[Opening INPUT MATERIAL section]

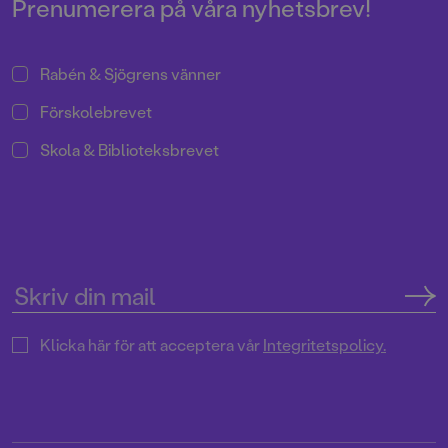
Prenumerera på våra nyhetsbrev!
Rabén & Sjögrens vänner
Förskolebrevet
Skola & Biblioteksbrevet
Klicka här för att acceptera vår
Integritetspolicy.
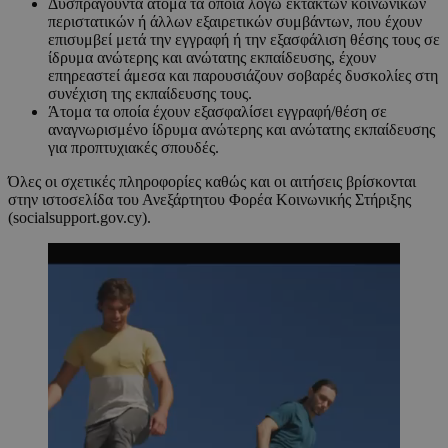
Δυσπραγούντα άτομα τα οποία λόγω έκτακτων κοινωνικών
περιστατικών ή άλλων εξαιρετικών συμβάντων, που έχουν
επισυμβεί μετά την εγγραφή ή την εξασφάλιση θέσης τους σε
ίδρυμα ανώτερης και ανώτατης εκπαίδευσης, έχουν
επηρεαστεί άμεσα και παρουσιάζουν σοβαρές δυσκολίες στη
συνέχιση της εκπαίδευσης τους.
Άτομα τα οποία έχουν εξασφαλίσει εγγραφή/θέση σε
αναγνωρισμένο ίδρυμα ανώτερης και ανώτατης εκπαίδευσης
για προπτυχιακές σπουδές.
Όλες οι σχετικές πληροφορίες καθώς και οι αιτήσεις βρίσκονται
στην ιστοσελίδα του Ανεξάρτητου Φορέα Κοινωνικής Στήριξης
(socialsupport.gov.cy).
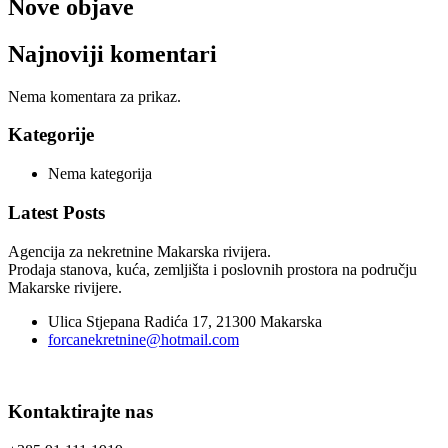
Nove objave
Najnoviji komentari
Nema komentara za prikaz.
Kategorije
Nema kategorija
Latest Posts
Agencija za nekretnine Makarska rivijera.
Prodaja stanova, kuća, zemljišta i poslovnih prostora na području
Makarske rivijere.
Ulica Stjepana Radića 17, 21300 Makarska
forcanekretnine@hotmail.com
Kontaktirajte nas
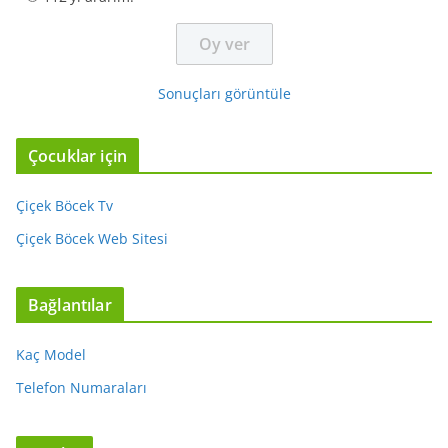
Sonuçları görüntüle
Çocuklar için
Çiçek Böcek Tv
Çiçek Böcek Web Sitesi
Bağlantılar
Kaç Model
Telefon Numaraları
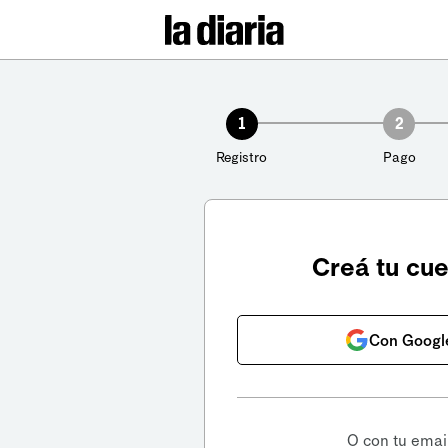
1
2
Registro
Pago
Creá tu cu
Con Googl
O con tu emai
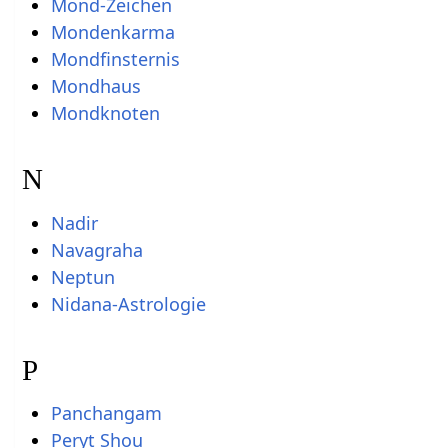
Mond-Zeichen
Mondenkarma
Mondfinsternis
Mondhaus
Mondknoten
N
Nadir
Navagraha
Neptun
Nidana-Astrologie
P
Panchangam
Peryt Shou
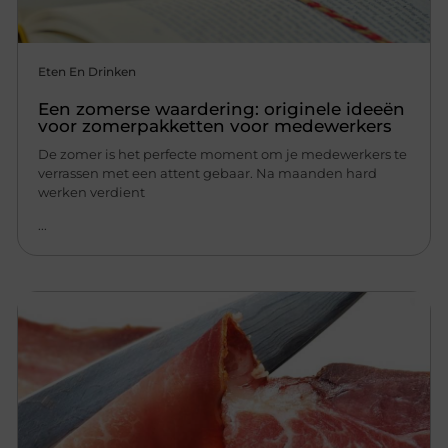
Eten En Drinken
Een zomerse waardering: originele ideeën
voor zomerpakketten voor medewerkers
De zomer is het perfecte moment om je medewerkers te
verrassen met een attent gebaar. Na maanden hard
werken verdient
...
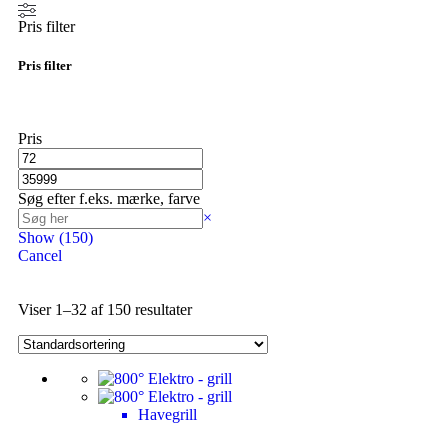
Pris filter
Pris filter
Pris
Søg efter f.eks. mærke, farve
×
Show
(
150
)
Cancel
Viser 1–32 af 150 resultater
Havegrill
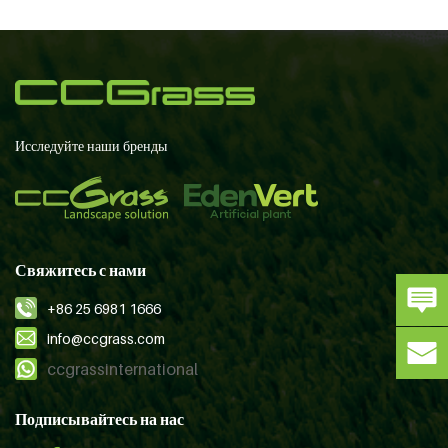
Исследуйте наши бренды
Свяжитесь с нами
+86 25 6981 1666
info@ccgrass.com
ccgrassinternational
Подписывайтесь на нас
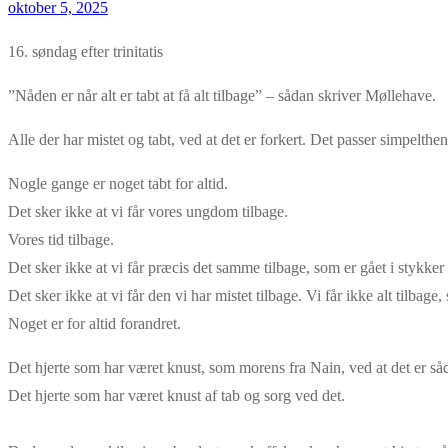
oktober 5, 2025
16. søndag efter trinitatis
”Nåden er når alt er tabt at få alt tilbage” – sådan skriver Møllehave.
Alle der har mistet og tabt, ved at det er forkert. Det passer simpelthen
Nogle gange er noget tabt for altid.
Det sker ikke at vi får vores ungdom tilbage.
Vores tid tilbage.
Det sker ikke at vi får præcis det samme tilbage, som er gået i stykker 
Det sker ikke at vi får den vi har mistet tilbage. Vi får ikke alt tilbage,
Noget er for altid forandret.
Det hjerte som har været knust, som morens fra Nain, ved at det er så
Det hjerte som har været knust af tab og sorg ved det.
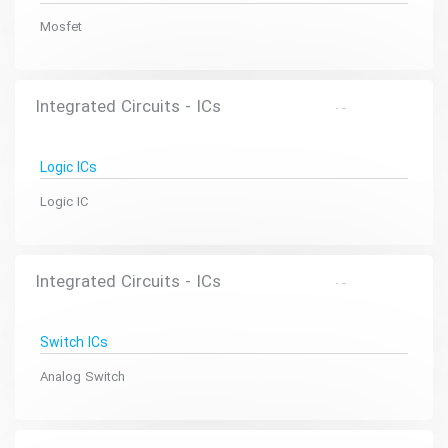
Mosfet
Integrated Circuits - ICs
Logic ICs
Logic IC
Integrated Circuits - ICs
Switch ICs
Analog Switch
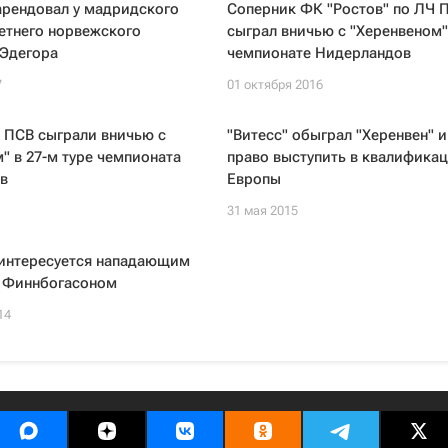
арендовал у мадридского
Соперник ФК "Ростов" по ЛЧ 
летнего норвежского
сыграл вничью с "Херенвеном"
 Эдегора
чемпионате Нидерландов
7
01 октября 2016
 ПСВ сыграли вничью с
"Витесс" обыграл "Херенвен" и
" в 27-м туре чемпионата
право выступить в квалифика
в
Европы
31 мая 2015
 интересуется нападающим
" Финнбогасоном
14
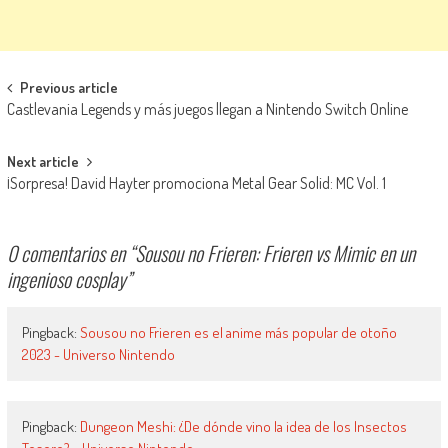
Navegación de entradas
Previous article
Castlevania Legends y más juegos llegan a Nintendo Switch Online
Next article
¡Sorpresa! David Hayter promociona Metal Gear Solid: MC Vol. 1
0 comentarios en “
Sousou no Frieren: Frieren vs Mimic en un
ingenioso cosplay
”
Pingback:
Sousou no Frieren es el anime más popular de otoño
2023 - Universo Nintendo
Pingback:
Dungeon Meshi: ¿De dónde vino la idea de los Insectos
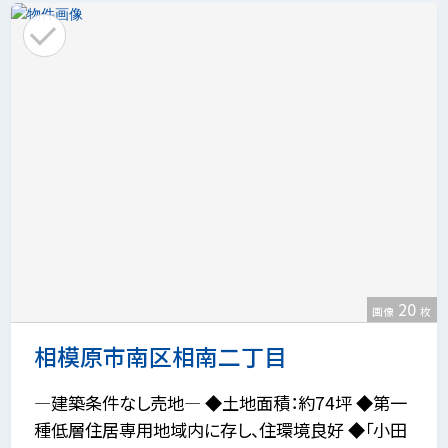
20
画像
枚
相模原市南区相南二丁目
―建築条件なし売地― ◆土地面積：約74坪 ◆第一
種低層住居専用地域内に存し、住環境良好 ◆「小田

[Closing INPUT MATERIAL section]

Copy each line holding the word "Frieren" from the listing above.

Sousou no Frieren: Frieren vs Mimic en un
Sousou no Frieren es el anime más popular de otoño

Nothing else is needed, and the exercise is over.